NEW YORK – A team led by Washington University in St. Louis researchers has profiled rare and ultra-rare structural variants in nearly 18,000 high-coverage whole-genome sequences in an effort to fill in remaining gaps in the understanding of the larger variants that impact protein-coding and non-coding portions of the genome.
Reasoning that "tools and resources for the study of [structural variants] have lagged behind those for smaller variants," the researchers relied on an open-source and scalable analytical pipeline centered on existing svtools software to search for insertions, deletions, duplications, inversions, and other structural variants in genomes from 17,795 individuals with European, African, or Latino ancestry, along with their predicted impacts on gene or non-coding element dosage.
The participants included cases or controls enrolled through the National Human Genome Research Institute Centers for Common Disease Genomics program, the Population Architecture Using Genomics and Epidemiology (PAGE) consortium members, the Simons Genome Diversity Panel, or other projects, and each genome was sequenced to at least 20-fold coverage, the team noted in a paper published in Nature on Wednesday.
"The sample size and use of deep [whole-genome sequencing] allowed us to map rare [structural variants] at high genomic resolution and estimate the relative burden of deleterious [structural variants]," senior and corresponding author Ira Hall, a genetics and medicine researcher affiliated with the Washington University School of Medicine and the center's McDonnell Genome Institute, and his co-authors wrote, noting that the work represents the largest genome sequence-based analysis of human structural variants done so far.
"We publicly release site-frequency data to create the largest [whole-genome sequencing-based structural variant] resource to date," the authors added, though they cautioned that the algorithms available so far likely under-represent some repetitive structural variants such as mobile element insertions, short tandem repeats, and multi-allelic copy number variants.
From the 4,442 structural variants found in each genome, on average, the researchers saw deletions turning up most frequently, followed by insertions stemming from mobile elements, and tandem duplication-related structural variants. Each participant had an average of 2.9 rare structural variants in protein-coding portions of the genome, explaining anywhere from 4 percent to more than 11 percent of the rare, high-impact alleles that have been described in genes in the past.
Expanding from that, the team estimated that some 17 percent of rare loss-of-function variants in the protein-coding genome may be traced back to structural variants. On the non-coding sequence side, each genome harbored more than 19 deletions apiece, on average — variants that appeared to have an outsized impact on disease risk based on the proportion of rare, non-coding deletions that were classified as deleterious.

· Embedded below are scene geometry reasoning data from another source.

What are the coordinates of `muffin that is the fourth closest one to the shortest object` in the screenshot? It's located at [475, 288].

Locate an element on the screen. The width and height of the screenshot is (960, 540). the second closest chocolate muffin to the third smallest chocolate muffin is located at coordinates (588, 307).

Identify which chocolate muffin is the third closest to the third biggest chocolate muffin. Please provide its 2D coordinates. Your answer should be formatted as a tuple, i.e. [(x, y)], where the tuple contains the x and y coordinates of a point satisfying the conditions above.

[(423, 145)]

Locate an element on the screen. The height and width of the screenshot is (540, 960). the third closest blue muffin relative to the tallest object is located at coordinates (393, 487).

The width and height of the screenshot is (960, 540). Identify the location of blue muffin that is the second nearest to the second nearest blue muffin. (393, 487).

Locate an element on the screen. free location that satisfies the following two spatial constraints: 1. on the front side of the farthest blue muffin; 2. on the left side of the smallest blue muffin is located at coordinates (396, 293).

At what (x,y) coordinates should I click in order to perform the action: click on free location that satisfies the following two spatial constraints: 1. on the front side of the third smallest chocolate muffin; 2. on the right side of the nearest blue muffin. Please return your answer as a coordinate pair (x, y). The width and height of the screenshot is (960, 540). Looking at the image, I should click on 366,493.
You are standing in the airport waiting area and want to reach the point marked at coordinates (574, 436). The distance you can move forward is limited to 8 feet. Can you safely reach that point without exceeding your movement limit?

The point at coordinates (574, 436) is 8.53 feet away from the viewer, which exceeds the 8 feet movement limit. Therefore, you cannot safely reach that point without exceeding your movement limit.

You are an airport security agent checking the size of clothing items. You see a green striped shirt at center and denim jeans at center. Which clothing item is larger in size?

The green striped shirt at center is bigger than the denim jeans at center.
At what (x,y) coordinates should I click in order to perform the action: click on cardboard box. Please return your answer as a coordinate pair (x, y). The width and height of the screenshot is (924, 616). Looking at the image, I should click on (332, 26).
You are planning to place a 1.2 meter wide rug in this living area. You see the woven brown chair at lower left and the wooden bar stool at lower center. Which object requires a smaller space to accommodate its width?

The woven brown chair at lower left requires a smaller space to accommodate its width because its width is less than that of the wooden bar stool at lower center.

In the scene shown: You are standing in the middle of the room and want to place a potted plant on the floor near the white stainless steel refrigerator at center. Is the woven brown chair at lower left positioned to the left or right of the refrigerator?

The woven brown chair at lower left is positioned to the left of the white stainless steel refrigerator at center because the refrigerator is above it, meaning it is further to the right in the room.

"Noteworthy is the burden of rare, strongly deleterious non-coding deletions apparent in our dataset," the authors wrote, noting the such findings "indicate that comprehensive assessment of [structural variants] will improve power in rare variant association studies."

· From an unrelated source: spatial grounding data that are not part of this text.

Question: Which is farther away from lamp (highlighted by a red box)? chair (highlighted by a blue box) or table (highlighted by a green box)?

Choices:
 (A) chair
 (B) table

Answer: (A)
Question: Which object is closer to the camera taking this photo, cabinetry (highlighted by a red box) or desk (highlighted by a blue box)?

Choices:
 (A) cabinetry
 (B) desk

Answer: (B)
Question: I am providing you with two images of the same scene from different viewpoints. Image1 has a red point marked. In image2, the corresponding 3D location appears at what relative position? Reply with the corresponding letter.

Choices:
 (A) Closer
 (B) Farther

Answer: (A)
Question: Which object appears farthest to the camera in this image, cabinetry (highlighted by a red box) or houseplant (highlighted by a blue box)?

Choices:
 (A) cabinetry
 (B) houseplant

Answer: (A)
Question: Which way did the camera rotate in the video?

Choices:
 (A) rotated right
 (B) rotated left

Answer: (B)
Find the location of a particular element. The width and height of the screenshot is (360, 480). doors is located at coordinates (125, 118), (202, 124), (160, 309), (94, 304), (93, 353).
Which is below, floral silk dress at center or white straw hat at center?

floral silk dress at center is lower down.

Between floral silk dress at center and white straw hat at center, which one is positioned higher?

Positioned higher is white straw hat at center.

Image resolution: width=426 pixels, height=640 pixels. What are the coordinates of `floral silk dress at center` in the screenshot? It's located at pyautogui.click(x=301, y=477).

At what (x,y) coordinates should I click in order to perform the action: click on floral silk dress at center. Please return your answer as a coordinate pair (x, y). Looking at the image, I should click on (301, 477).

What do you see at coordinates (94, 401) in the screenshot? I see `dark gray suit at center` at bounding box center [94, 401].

Beyond those analyses, the investigators characterized almost 159,000 ultra-rare structural variants, and took a closer look at the broader gene dosage consequences of the structural variants mapped to coding and non-coding genome sequences.
"At genes, our results complement existing estimates from exome sequencing and microarray data," they reported. "At non-coding elements, we observe strong correlations with measures of nucleotide conservation, purifying selection, regulatory element activity, and cell-type specificity."